Ask the Doctor Hot or Cold Nodule
While there is still disagreement regarding the initial evaluation of a thyroid nodule, the majority of endocrinologists begin with a fine-needle aspiration (biopsy) unless the thyroid blood tests indicate hyperthyroidism (a low TSH). Patients who have a low TSH associated with a nodule are more likely to have an autonomous "hot" nodule. Since autonomous nodules are "never" malignant, a biopsy is not needed.

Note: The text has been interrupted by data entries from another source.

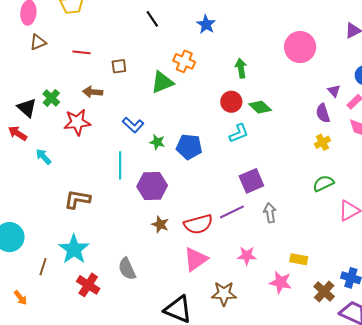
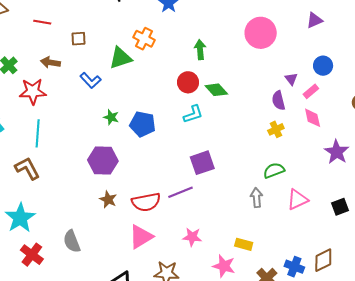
blue L-shape: (133, 125) -> (91, 80), moved
cyan line: (120, 165) -> (38, 133), moved
brown L-shape: (77, 199) -> (27, 168), turned 48
gray arrow: (270, 213) -> (256, 198), moved

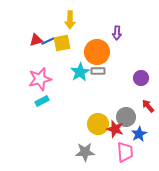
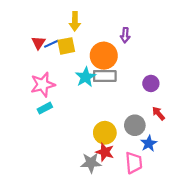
red triangle: (36, 40) -> (38, 43), turned -40
gray rectangle: (98, 71) -> (105, 76), size x1.5
red star: (115, 129) -> (105, 152), moved

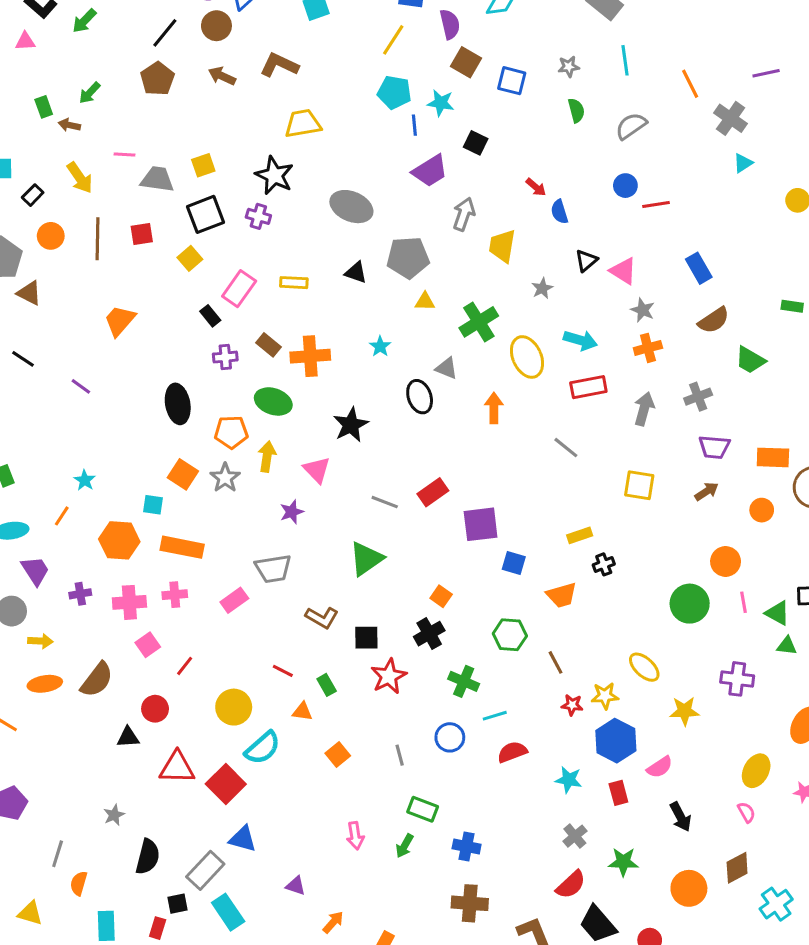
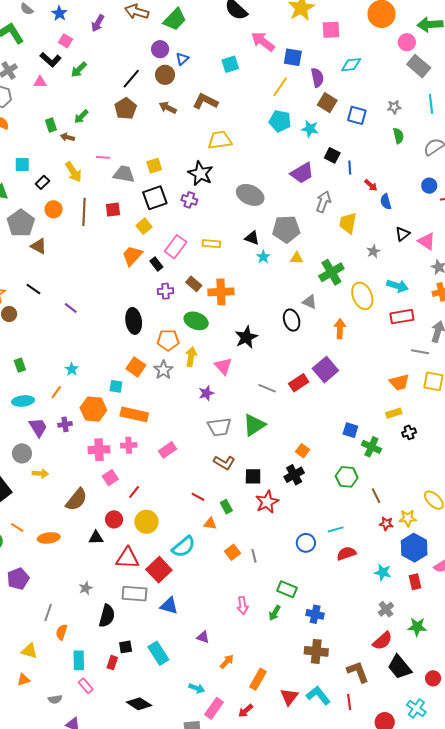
blue line: (414, 125) -> (350, 167), moved
orange trapezoid: (120, 321) -> (132, 256), moved
cyan star: (380, 346) -> (263, 257), moved
gray line: (566, 448) -> (420, 352), moved, turned -30
purple square: (481, 524) -> (325, 370), moved, turned -35
gray trapezoid: (273, 569) -> (219, 427), moved
purple cross: (80, 594) -> (65, 424), moved
orange trapezoid: (562, 595) -> (399, 382), moved
green cross: (464, 681) -> (371, 447), moved
orange ellipse: (45, 684) -> (49, 538), moved
yellow circle: (234, 707) -> (146, 522), moved
gray line: (400, 755) -> (254, 556), moved
gray rectangle: (205, 870) -> (135, 594), moved, turned 50

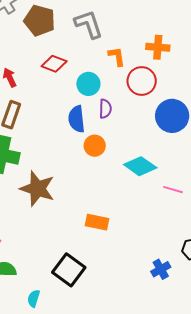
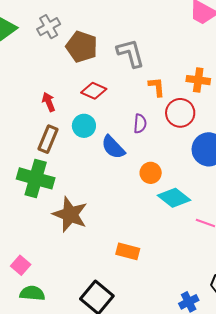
cyan circle: (88, 84) -> (84, 126), moved
purple semicircle: (105, 109) -> (140, 124), moved
blue semicircle: (77, 119) -> (113, 147), turned -40
orange circle: (95, 146) -> (151, 173), moved

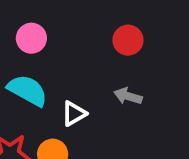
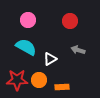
red circle: (128, 40) -> (70, 21), moved

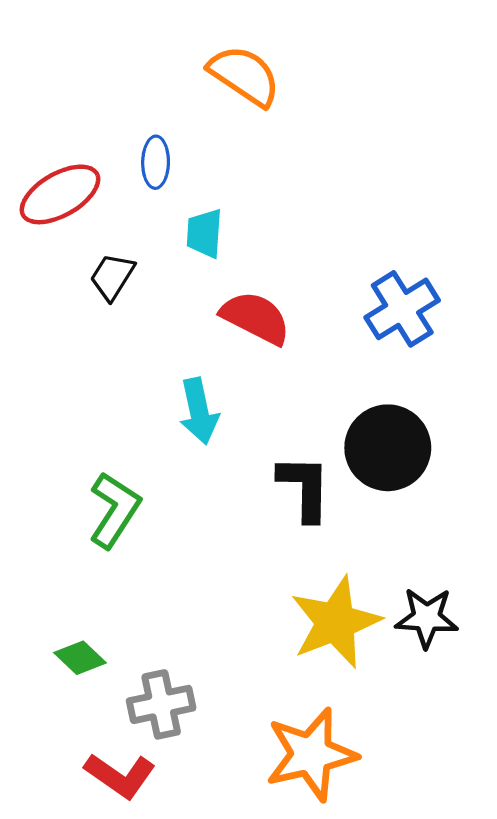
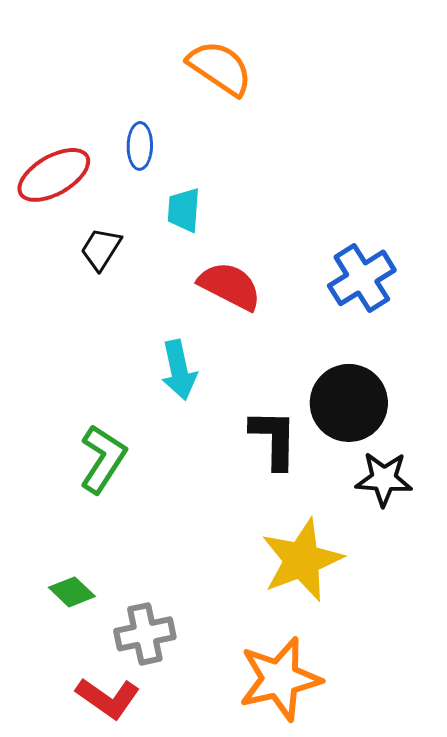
black star: (427, 618) -> (384, 479), moved

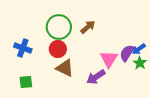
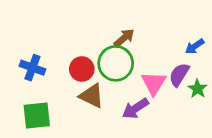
green circle: (59, 27) -> (116, 63), moved
blue arrow: (139, 49) -> (195, 46), moved
green square: (26, 82) -> (37, 116), size x1.5

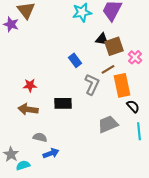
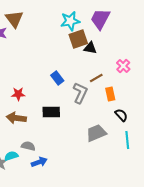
brown square: (114, 46) -> (78, 39), moved
blue rectangle: (75, 60) -> (57, 78), moved
orange rectangle: (122, 85) -> (110, 94), size x0.6
cyan semicircle: (23, 165) -> (11, 156), moved

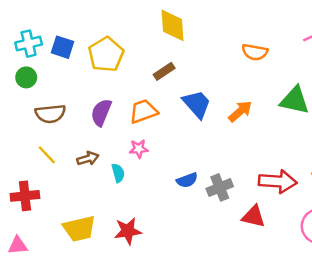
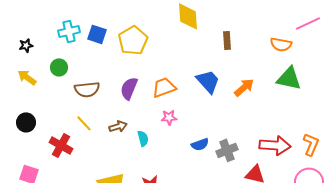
orange semicircle: (255, 52) -> (281, 44), moved
brown rectangle: (164, 71) -> (227, 40), moved, turned -60
green circle: (26, 77) -> (59, 67), moved
pink star: (139, 149) -> (169, 117), moved
red cross: (25, 196) -> (61, 145), moved, turned 35

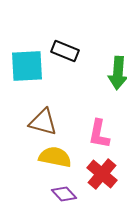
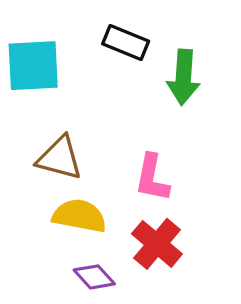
black rectangle: (65, 51) -> (126, 43), moved

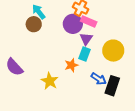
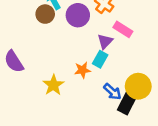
pink rectangle: (89, 22) -> (123, 29), moved
purple circle: (73, 24) -> (78, 15), moved
yellow circle: (113, 51) -> (138, 86), moved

A thyroid scan is needed to diagnosis an autonomous nodule in a patient with a low TSH. Occasionally a technectiun scan will give false results because some malignancies can concentrate technectium, giving the picture of a "hot" nodule. Nodules that appear "hot" on a radioiodine scan are virtually never malignant (there have been very rare exceptions). Therefore, if you have a radioiodine scan which shows your nodule to be autonomous ("hot"), a biopsy is not necessary. Thyroid hormone suppression is logically used for non-cold nodules, since the goal of suppression of thyroid hormone therapy is to reduce the TSH and most patients with autonomous nodules already have low TSH levels.
If a nodule shrinks on thyroid hormone, it may re-grow if thyroid hormone is stopped. Because suppressive therapy with thyroid hormone may have adverse effects on the heart and bones, many doctors are stopping thyroid hormone, assessing changes in nodule size and then deciding whether thyroid hormone should be restarted. Nodules that grow need reassessment, either a repeat biopsy or surgical excision.